====== Data for this exercise ======

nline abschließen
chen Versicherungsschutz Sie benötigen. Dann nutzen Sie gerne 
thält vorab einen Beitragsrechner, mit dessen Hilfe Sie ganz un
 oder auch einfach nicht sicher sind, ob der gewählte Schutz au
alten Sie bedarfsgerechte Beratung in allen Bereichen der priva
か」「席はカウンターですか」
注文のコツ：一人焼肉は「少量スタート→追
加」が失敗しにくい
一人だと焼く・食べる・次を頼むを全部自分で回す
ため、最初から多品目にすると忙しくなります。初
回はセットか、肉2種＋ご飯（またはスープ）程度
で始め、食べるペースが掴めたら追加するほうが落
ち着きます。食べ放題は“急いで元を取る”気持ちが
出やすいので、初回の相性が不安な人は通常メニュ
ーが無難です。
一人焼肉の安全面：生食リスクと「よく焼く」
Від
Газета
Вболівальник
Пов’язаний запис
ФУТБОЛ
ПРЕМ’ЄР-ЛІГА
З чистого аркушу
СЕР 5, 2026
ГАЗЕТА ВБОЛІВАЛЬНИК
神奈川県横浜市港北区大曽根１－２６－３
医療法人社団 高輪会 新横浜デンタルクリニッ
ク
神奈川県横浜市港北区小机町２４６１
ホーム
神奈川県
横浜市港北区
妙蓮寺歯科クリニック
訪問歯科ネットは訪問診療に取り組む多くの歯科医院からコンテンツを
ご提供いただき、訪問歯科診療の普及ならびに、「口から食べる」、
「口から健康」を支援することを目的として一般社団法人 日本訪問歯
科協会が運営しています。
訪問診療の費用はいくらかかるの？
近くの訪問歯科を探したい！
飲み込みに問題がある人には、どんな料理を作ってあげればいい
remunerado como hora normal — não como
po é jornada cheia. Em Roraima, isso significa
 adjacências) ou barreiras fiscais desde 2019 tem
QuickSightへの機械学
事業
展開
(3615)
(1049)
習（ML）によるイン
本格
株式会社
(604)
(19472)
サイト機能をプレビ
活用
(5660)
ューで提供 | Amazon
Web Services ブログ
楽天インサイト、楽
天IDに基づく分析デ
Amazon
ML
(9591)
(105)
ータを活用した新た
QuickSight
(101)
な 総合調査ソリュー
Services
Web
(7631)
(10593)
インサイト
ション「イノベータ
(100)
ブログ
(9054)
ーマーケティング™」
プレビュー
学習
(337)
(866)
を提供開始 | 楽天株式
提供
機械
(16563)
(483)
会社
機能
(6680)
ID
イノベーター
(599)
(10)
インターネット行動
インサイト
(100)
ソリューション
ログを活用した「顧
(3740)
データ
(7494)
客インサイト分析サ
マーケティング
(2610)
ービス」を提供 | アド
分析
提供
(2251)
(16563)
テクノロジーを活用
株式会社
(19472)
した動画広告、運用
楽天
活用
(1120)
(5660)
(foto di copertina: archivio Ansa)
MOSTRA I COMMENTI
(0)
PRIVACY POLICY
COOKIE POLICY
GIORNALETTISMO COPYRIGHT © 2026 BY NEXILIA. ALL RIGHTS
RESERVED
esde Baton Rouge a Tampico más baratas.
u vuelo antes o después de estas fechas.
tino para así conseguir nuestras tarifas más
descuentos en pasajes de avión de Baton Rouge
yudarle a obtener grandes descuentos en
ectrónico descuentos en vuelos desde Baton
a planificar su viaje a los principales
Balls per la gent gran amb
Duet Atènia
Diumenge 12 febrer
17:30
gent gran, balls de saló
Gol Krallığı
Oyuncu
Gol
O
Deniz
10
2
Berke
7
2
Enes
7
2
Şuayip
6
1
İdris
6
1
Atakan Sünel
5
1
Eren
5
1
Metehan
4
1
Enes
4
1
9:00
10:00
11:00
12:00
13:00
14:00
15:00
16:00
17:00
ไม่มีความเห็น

======

Exercise aim —
Copy every line of the entries in which "desde" can be found.

Result of the exercise —
 adjacências) ou barreiras fiscais desde 2019 tem
ectrónico descuentos en vuelos desde Baton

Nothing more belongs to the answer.